It’s camping season and what’s more fun than camping and riding! Get planning with these helpful hints!
Where to find a campsite
When looking for a campsite, check with Federal and state agencies, as they have millions of acres available for horse camping and trail riding. These agencies include the National Forest Service, Bureau of Land Management, National Park Service, State Parks and even the Army Corps of Engineers. For a list of trails and campgrounds visit Horse & Mule Trail Guide USA.
It is important to be aware of water availability at your campsite and to prepare for the situation. Even if your campground has readily available water, a backup plan should also be in place. Be sure to bring enough water for at least two days for each person and each horse. Some horses do not like the taste of different water sources and may not drink what is available. In this case, it is a good idea to have some apple juice, grated carrots or even to dunk the horse’s hay into water.

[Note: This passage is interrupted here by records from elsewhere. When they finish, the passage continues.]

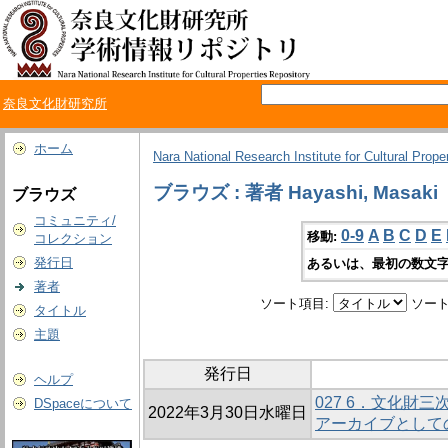
奈良文化財研究所
ホーム
Nara National Research Institute for Cultural Prope
ブラウズ : 著者 Hayashi, Masaki
ブラウズ
コミュニティ/
0-9
A
B
C
D
E
移動:
コレクション
発行日
あるいは、最初の数文字
著者
ソート項目:
ソート
タイトル
主題
発行日
ヘルプ
027 6．文化財三
DSpaceについて
2022年3月30日水曜日
アーカイブとしてのM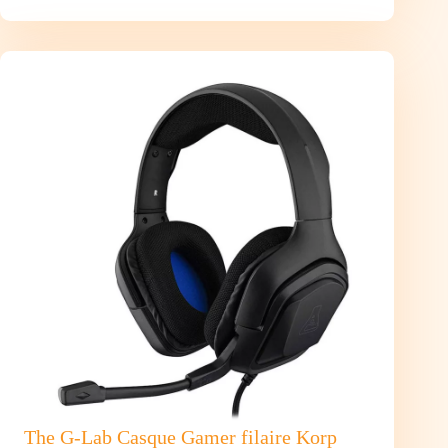
Casque
avec
Micro
MSX11
Pro
Jack
3.5mm
The G-Lab Casque Gamer filaire Korp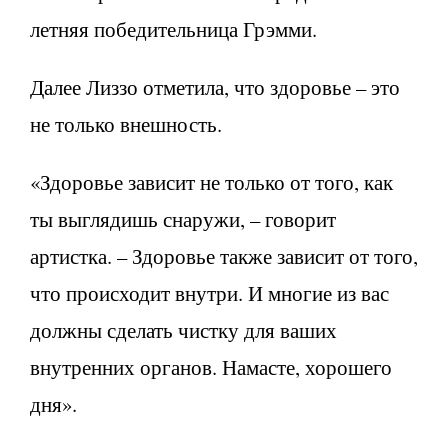
летняя победительница Грэмми.
Далее Лиззо отметила, что здоровье – это
не только внешность.
«Здоровье зависит не только от того, как
ты выглядишь снаружи, – говорит
артистка. – Здоровье также зависит от того,
что происходит внутри. И многие из вас
должны сделать чистку для ваших
внутренних органов. Намасте, хорошего
дня».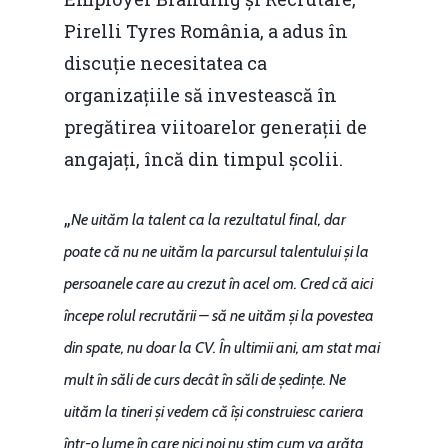
Pirelli Tyres România, a adus în
discuție necesitatea ca
organizațiile să investească în
pregătirea viitoarelor generații de
angajați, încă din timpul școlii.
„
Ne uităm la talent ca la rezultatul final, dar
poate că nu ne uităm la parcursul talentului și la
persoanele care au crezut în acel om. Cred că aici
începe rolul recrutării – să ne uităm și la povestea
din spate, nu doar la CV. În ultimii ani, am stat mai
mult în săli de curs decât în săli de ședințe. Ne
uităm la tineri și vedem că își construiesc cariera
într-o lume în care nici noi nu știm cum va arăta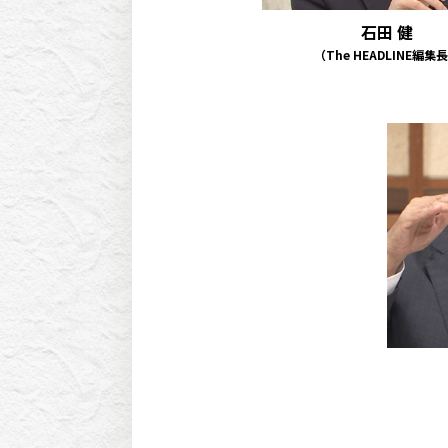
石田 健
（The HEADLINE編集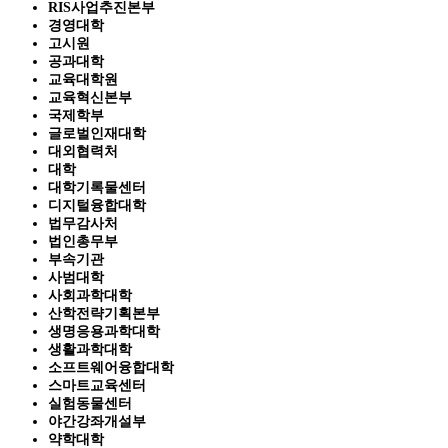
RIS사업추진본부
경영대학
고시원
공과대학
교육대학원
교육혁신본부
국제학부
글로벌인재대학
대외협력처
대학
대학기록물센터
디지털융합대학
법무감사처
법인총무부
부속기관
사범대학
사회과학대학
산학전략기획본부
생명응용과학대학
생활과학대학
소프트웨어융합대학
스마트교육센터
실험동물센터
야간강좌개설부
약학대학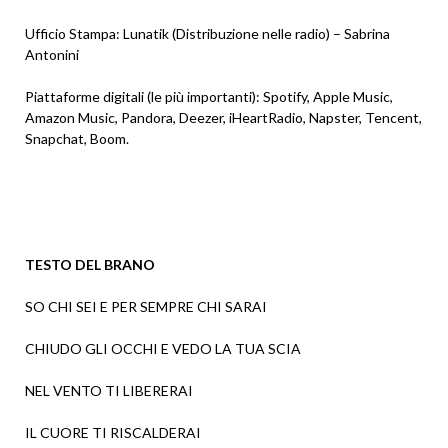
Ufficio Stampa: Lunatik (Distribuzione nelle radio) – Sabrina
Antonini
Piattaforme digitali (le più importanti): Spotify, Apple Music,
Amazon Music, Pandora, Deezer, iHeartRadio, Napster, Tencent,
Snapchat, Boom.
TESTO DEL BRANO
SO CHI SEI E PER SEMPRE CHI SARAI
CHIUDO GLI OCCHI E VEDO LA TUA SCIA
NEL VENTO TI LIBERERAI
IL CUORE TI RISCALDERAI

Try to camp at least 100 feet from water and, in the case that you are camping in the back country, be sure to include a means of purifying the water. For example, pack a water filter or iodine tablets. As well, when watering your horse in the back country, use established watering sites (ex. sites that wildlife has used for watering).
As you don’t want your horse wandering off in the night, be sure to employ a method of containment. This method should be one that your horse responds well to and is used to. Possible methods include portable corrals (if allowed in the area you are camping), hobbles, picketing, highlines, etc.

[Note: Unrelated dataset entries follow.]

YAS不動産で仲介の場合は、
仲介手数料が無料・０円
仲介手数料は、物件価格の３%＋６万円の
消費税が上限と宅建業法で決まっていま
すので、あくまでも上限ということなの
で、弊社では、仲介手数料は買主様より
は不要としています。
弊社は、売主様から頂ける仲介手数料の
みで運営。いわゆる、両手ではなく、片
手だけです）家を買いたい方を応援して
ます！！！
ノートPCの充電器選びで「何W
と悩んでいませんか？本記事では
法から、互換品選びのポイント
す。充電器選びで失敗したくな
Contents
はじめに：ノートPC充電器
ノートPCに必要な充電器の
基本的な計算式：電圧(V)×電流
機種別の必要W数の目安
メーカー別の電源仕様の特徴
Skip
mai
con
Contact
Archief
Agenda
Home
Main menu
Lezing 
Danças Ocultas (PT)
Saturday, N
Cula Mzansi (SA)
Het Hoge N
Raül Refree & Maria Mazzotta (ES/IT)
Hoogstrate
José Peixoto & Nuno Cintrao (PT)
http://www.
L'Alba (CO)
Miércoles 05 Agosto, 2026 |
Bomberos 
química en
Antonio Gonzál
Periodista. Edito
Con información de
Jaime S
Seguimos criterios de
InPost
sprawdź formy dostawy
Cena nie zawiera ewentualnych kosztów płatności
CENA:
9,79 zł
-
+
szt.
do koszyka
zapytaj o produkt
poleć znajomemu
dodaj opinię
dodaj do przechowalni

Make sure to store all food items in a sturdy container and out of reach of animals. Even while out riding, it is important to safely store your food items in order to help keep animals away from your camp.
Other important items for you and your horse(s) include a first aid kit, a sharp knife, sunscreen, insect repellent and coats and blankets.

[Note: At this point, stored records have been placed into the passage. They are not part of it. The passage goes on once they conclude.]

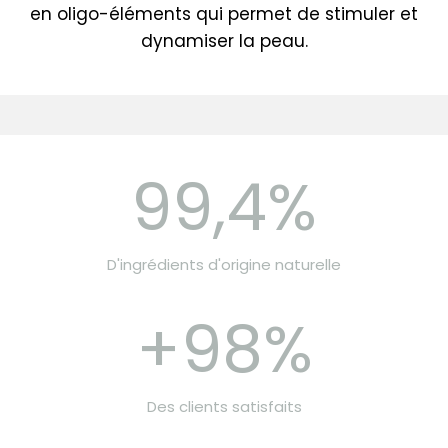
en oligo-éléments qui permet de stimuler et
dynamiser la peau.
99,4%
D'ingrédients d'origine naturelle
+98%
Des clients satisfaits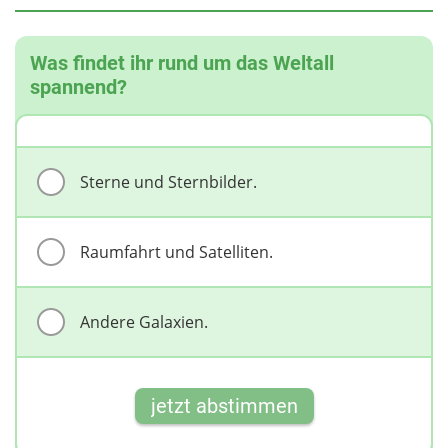
Was findet ihr rund um das Weltall
spannend?
Sterne und Sternbilder.
Raumfahrt und Satelliten.
Andere Galaxien.
jetzt abstimmen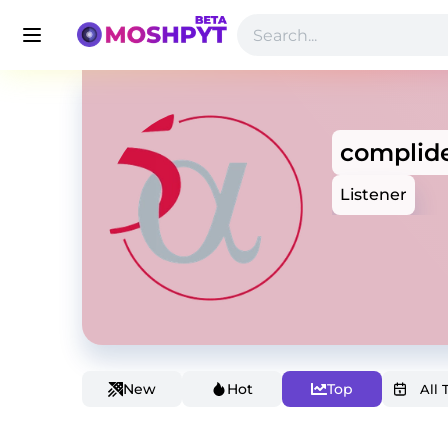
complid
Listener
New
Hot
Top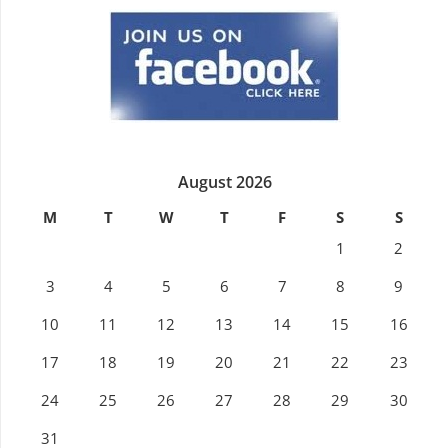
August 2026
M
T
W
T
F
S
S
1
2
3
4
5
6
7
8
9
10
11
12
13
14
15
16
17
18
19
20
21
22
23
24
25
26
27
28
29
30
31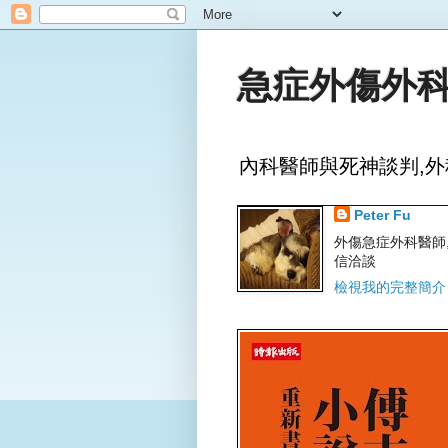
急症外傷外科
內科醫師與死神談判,外
Peter Fu
外傷急症外科醫師,文字
信洽談
檢視我的完整簡介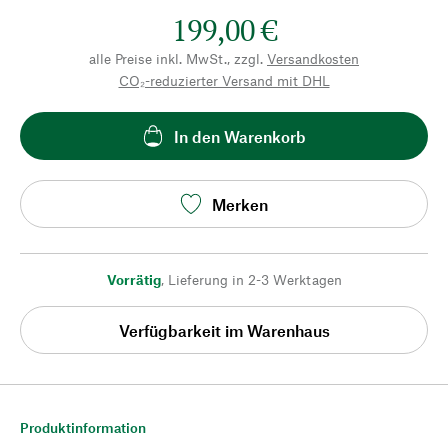
199,00 €
alle Preise inkl. MwSt., zzgl.
Versandkosten
CO₂-reduzierter Versand mit DHL
In den Warenkorb
Merken
Vorrätig
,
Lieferung in 2-3 Werktagen
Verfügbarkeit im Warenhaus
Produktinformation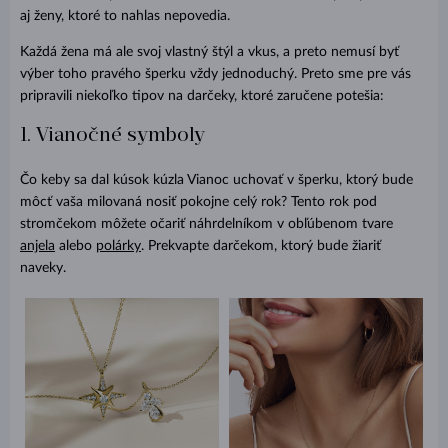
aj ženy, ktoré to nahlas nepovedia.
Každá žena má ale svoj vlastný štýl a vkus, a preto nemusí byť
výber toho pravého šperku vždy jednoduchý. Preto sme pre vás
pripravili niekoľko tipov na darčeky, ktoré zaručene potešia:
1. Vianočné symboly
Čo keby sa dal kúsok kúzla Vianoc uchovať v šperku, ktorý bude
môcť vaša milovaná nosiť pokojne celý rok? Tento rok pod
stromčekom môžete očariť náhrdelníkom v obľúbenom tvare
anjela
alebo
polárky
. Prekvapte darčekom, ktorý bude žiariť
naveky.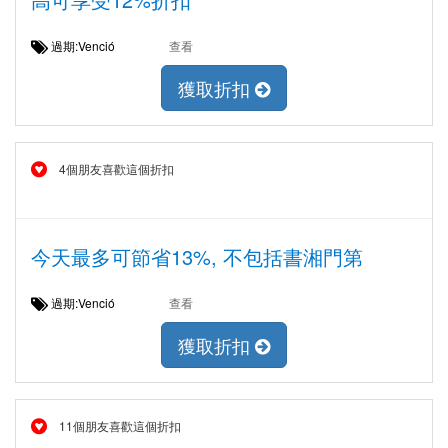
過期:Venció
查看
獲取折扣
4個朋友喜歡這個折扣
今天最多可節省13%, 不包括書湘門第
過期:Venció
查看
獲取折扣
11個朋友喜歡這個折扣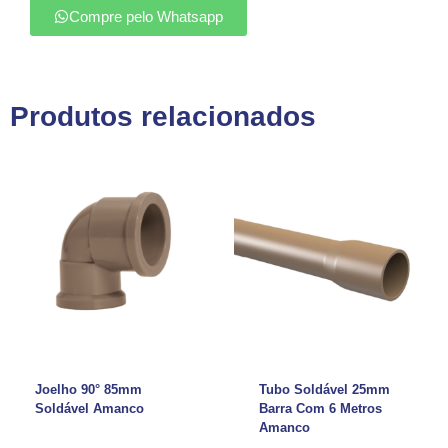
Compre pelo Whatsapp
Produtos relacionados
Joelho 90° 85mm
Tubo Soldável 25mm
Soldável Amanco
Barra Com 6 Metros
Amanco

Take an emergency kit with you on all rides and keep a good, sharp knife on you (i.e. to cut a lead line in an emergency). Sunscreen for you and your horse(s) is important to protect from sun damage and painful sunburns. If your horse has pink skin you may want to apply sunscreen to the area, as it is especially prone to burning. Insect repellent is also a good idea to protect from insect bites. Coats and blankets are important for cold nights and can also be used to help protect you and your horse(s) from insects. As well, a good flashlight and/or lantern are also a good idea, as it can be very dark out in the woods at night! For a full list of camping essentials check out this Trailer, Horse Camping Packing List
Finally, as the National Forest Service is working towards eliminating ‘noxious and invasive weeds’, be sure to ask if CWFF (Certified Weed Free Feeds) are required at your campsite. As well, it is important that when camping with your horse(s) you do not allow them to graze open, natural, green fields, as not all green grasses and plants are safe for horses to consume.
With a little planning and preparation your horse camping trip can be safe and fun!